(Saved data entries)
--- START ---
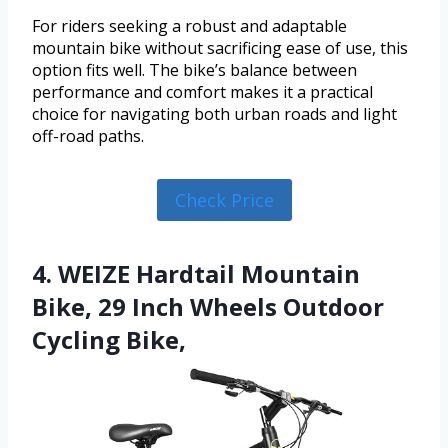
For riders seeking a robust and adaptable
mountain bike without sacrificing ease of use, this
option fits well. The bike’s balance between
performance and comfort makes it a practical
choice for navigating both urban roads and light
off-road paths.
Check Price
4. WEIZE Hardtail Mountain
Bike, 29 Inch Wheels Outdoor
Cycling Bike,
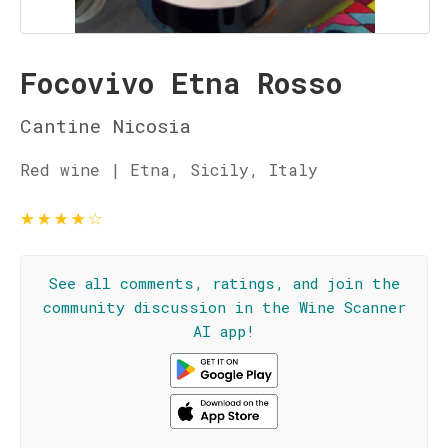
Focovivo Etna Rosso
Cantine Nicosia
Red wine | Etna, Sicily, Italy
★
★
★
★
☆
See all comments, ratings, and join the
community discussion in the Wine Scanner
AI app!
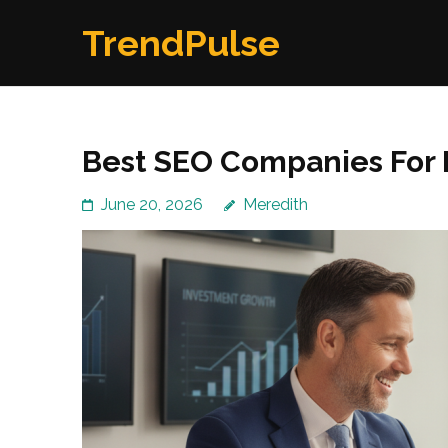
Skip
TrendPulse
to
content
(Press
Enter)
Best SEO Companies For F
June 20, 2026
Meredith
--- END ---
Lines from the entries that contain the word "Etna" are what the answer must hold.

▶ _YOUR RESPONSE_
Focovivo Etna Rosso
Red wine | Etna, Sicily, Italy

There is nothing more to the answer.